TASK DIRECTIONS:
Return each line below exactly as it reads, and omit any image in it.

--- AVAILABLE DATA Enclosed Below ---

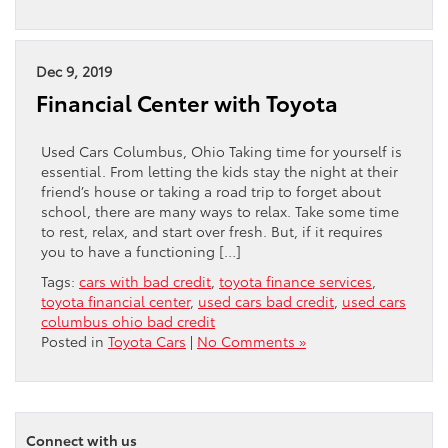
Dec 9, 2019
Financial Center with Toyota
Used Cars Columbus, Ohio Taking time for yourself is
essential. From letting the kids stay the night at their
friend’s house or taking a road trip to forget about
school, there are many ways to relax. Take some time
to rest, relax, and start over fresh. But, if it requires
you to have a functioning […]
Tags:
cars with bad credit
,
toyota finance services
,
toyota financial center
,
used cars bad credit
,
used cars
columbus ohio bad credit
Posted in
Toyota Cars
|
No Comments »
Connect with us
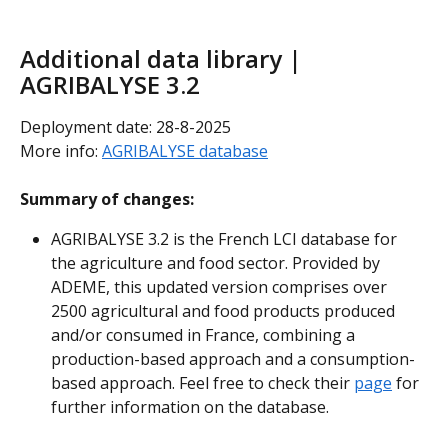
Additional data library | 
AGRIBALYSE 3.2
Deployment date: 28-8-2025
More info: 
AGRIBALYSE database
Summary of changes:
AGRIBALYSE 3.2 is the French LCI database for 
the agriculture and food sector. Provided by 
ADEME, this updated version comprises over 
2500 agricultural and food products produced 
and/or consumed in France, combining a 
production-based approach and a consumption-
based approach. Feel free to check their 
page
 for 
further information on the database.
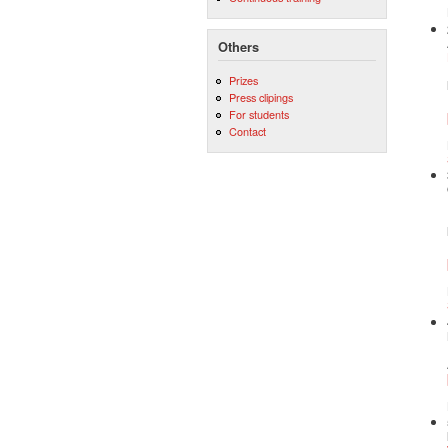
Others
Prizes
Press clipings
For students
Contact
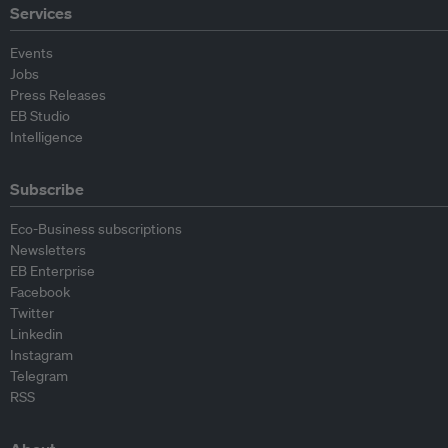
Services
Events
Jobs
Press Releases
EB Studio
Intelligence
Subscribe
Eco-Business subscriptions
Newsletters
EB Enterprise
Facebook
Twitter
Linkedin
Instagram
Telegram
RSS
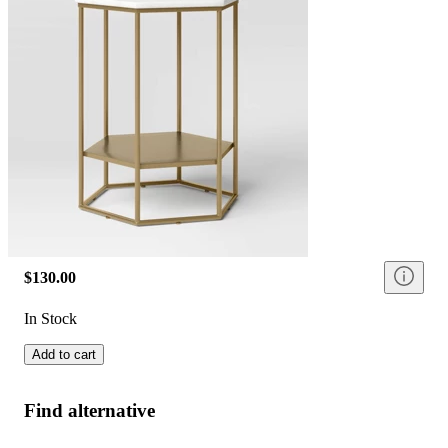
$130.00
In Stock
Add to cart
Find alternative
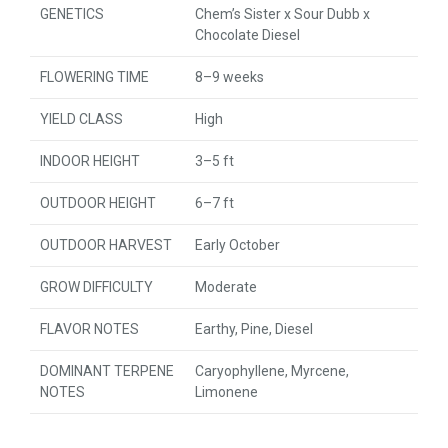
GENETICS
Chem’s Sister x Sour Dubb x
Chocolate Diesel
FLOWERING TIME
8–9 weeks
YIELD CLASS
High
INDOOR HEIGHT
3–5 ft
OUTDOOR HEIGHT
6–7 ft
OUTDOOR HARVEST
Early October
GROW DIFFICULTY
Moderate
FLAVOR NOTES
Earthy, Pine, Diesel
DOMINANT TERPENE
Caryophyllene, Myrcene,
NOTES
Limonene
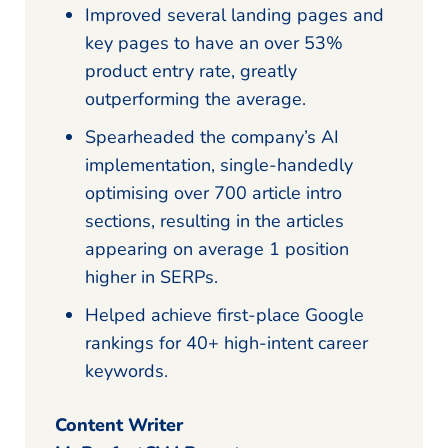
Improved several landing pages and
key pages to have an over 53%
product entry rate, greatly
outperforming the average.
Spearheaded the company’s AI
implementation, single-handedly
optimising over 700 article intro
sections, resulting in the articles
appearing on average 1 position
higher in SERPs.
Helped achieve first-place Google
rankings for 40+ high-intent career
keywords.
Content Writer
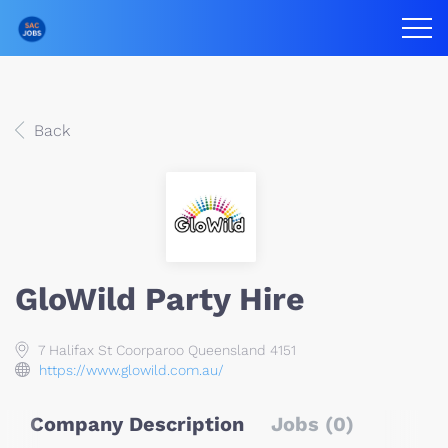
Back
GloWild Party Hire
7 Halifax St Coorparoo Queensland 4151
https://www.glowild.com.au/
Company Description
Jobs (0)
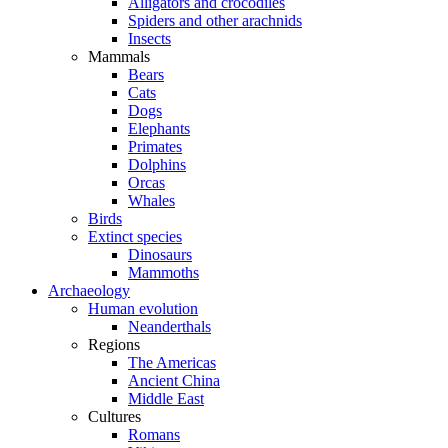
Alligators and crocodiles
Spiders and other arachnids
Insects
Mammals
Bears
Cats
Dogs
Elephants
Primates
Dolphins
Orcas
Whales
Birds
Extinct species
Dinosaurs
Mammoths
Archaeology
Human evolution
Neanderthals
Regions
The Americas
Ancient China
Middle East
Cultures
Romans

--- End of Enclosed AVAILABLE DATA ---

EXERCISE SOLUTION:
Dec 9, 2019
Financial Center with Toyota
Used Cars Columbus, Ohio Taking time for yourself is
essential. From letting the kids stay the night at their
friend’s house or taking a road trip to forget about
school, there are many ways to relax. Take some time
to rest, relax, and start over fresh. But, if it requires
you to have a functioning […]
Tags:
cars with bad credit
,
toyota finance services
,
toyota financial center
,
used cars bad credit
,
used cars
columbus ohio bad credit
Posted in
Toyota Cars
|
No Comments »
Connect with us
Additional data library | 
AGRIBALYSE 3.2
Deployment date: 28-8-2025
More info: 
AGRIBALYSE database
Summary of changes:
AGRIBALYSE 3.2 is the French LCI database for 
the agriculture and food sector. Provided by 
ADEME, this updated version comprises over 
2500 agricultural and food products produced 
and/or consumed in France, combining a 
production-based approach and a consumption-
based approach. Feel free to check their 
page
 for 
further information on the database.
Others
Prizes
Press clipings
For students
Contact
Services
Events
Jobs
Press Releases
EB Studio
Intelligence
Subscribe
Eco-Business subscriptions
Newsletters
EB Enterprise
Facebook
Twitter
Linkedin
Instagram
Telegram
RSS
$130.00
In Stock
Add to cart
Find alternative
GENETICS
Chem’s Sister x Sour Dubb x
Chocolate Diesel
FLOWERING TIME
8–9 weeks
YIELD CLASS
High
INDOOR HEIGHT
3–5 ft
OUTDOOR HEIGHT
6–7 ft
OUTDOOR HARVEST
Early October
GROW DIFFICULTY
Moderate
FLAVOR NOTES
Earthy, Pine, Diesel
DOMINANT TERPENE
Caryophyllene, Myrcene,
NOTES
Limonene
Improved several landing pages and
key pages to have an over 53%
product entry rate, greatly
outperforming the average.
Spearheaded the company’s AI
implementation, single-handedly
optimising over 700 article intro
sections, resulting in the articles
appearing on average 1 position
higher in SERPs.
Helped achieve first-place Google
rankings for 40+ high-intent career
keywords.
Content Writer
Back
GloWild Party Hire
7 Halifax St Coorparoo Queensland 4151
https://www.glowild.com.au/
Company Description
Jobs (0)
Alligators and crocodiles
Spiders and other arachnids
Insects
Mammals
Bears
Cats
Dogs
Elephants
Primates
Dolphins
Orcas
Whales
Birds
Extinct species
Dinosaurs
Mammoths
Archaeology
Human evolution
Neanderthals
Regions
The Americas
Ancient China
Middle East
Cultures
Romans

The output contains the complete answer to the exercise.